BS IEC 60951-1 pdf – Nuclear power plants — Instrumentation important to safety — Radiation monitoring for accident and post-accident conditions — Part 1: General requirements
4 Design principles
4.1 Basic requirements related to functions The main purpose of equipment for continuous monitoring of radioactivity in accident or post- accident conditions is to continuously measure radiation levels in appropriate areas and processes. These radiation measurements are displayed locally and/or in control rooms and/or incident control centers to keep plant operators aware of current radiological conditions. This information is used by operators to assess plant conditions, take appropriate actions in order to mitigate the consequences of a plant accident and prevent the inadvertent release of radiation, and by site emergency personnel, national authorities, for actions necessary to safeguard public and plant personnel. Therefore, the equipment concerned by this standard is capable of actuating alarms and providing inputs to other plant systems and processes to isolate processes at abnormal radiation levels. The basic requirements for the design, selection, testing, calibration and functional location of equipment for continuous monitoring of radioactivity in accident or post-accident conditions are plant specific. It is typically split into three key parts, effluent and ventilation radiation monitoring, process radiation monitoring, and area radiation monitoring:
• Effluent and ventilation radiation monitors measure the radioactivity in gases released into the environment in accident and post-accident conditions to ensure that the radiation levels are not hazardous to the public’s safety and to help in early warning and process isolations, such as containment vent isolation or control room habitability.
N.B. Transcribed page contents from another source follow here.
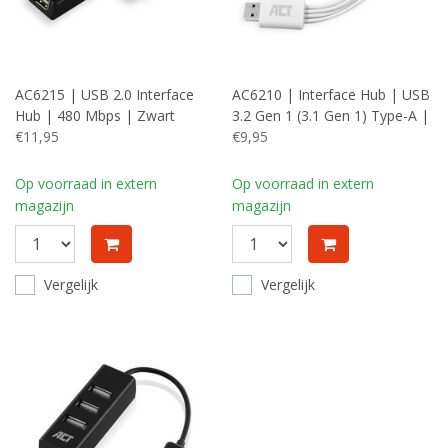
AC6215 | USB 2.0 Interface
AC6210 | Interface Hub | USB
Hub | 480 Mbps | Zwart
3.2 Gen 1 (3.1 Gen 1) Type-A |
€11,95
480 Mbit/s | Wit
€9,95
Op voorraad in extern
Op voorraad in extern
magazijn
magazijn
Vergelijk
Vergelijk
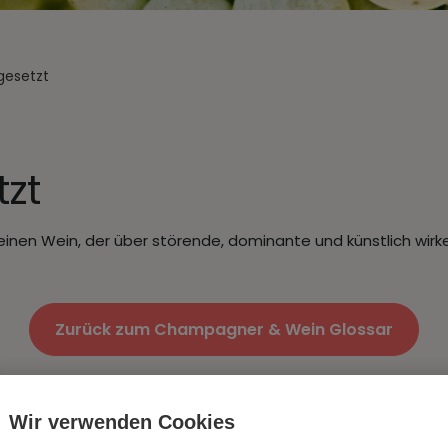
gesetzt
zt
inen Wein, der über störende, dominante und künstlich wir
Zurück zum Champagner & Wein Glossar
Wir verwenden Cookies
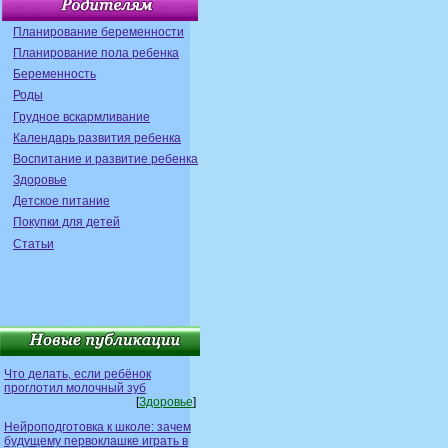
Планирование беременности
Планирование пола ребенка
Беременность
Роды
Грудное вскармливание
Календарь развития ребенка
Воспитание и развитие ребенка
Здоровье
Детское питание
Покупки для детей
Статьи
Что делать, если ребёнок
проглотил молочный зуб
[
Здоровье
]
Нейроподготовка к школе: зачем
будущему первоклашке играть в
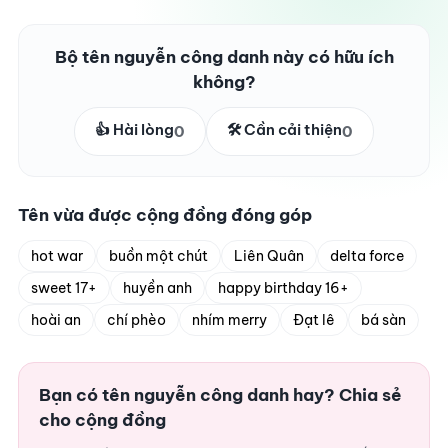
Bộ tên nguyễn công danh này có hữu ích
không?
👍 Hài lòng
🛠️ Cần cải thiện
0
0
Tên vừa được cộng đồng đóng góp
hot war
buồn một chút
Liên Quân
delta force
sweet 17+
huyền anh
happy birthday 16+
hoài an
chí phèo
nhím merry
Đạt lê
bá sàn
Bạn có tên nguyễn công danh hay? Chia sẻ
cho cộng đồng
Effluent radiation monitors are usually of the off-line type (radioactivity is measured in a sample drawn from the effluent or ventilation system).
• Process radiation monitors measure the radioactivity in a fluid (either gas, liquid or steam) and are normally used in plant process to help in early warning and process isolations, such as detecting reactor coolant pressure boundary leaks into containment and other systems. Process radiation monitors can be classified into three basic types:
• In-line monitors: the detector is located directly in the process stream (pipe, stack, tank, duct, etc.).
• On-line monitors: the detector directly faces the process stream.
• Off-line monitors: a sample is drawn from the process stream to the detector located at some distance.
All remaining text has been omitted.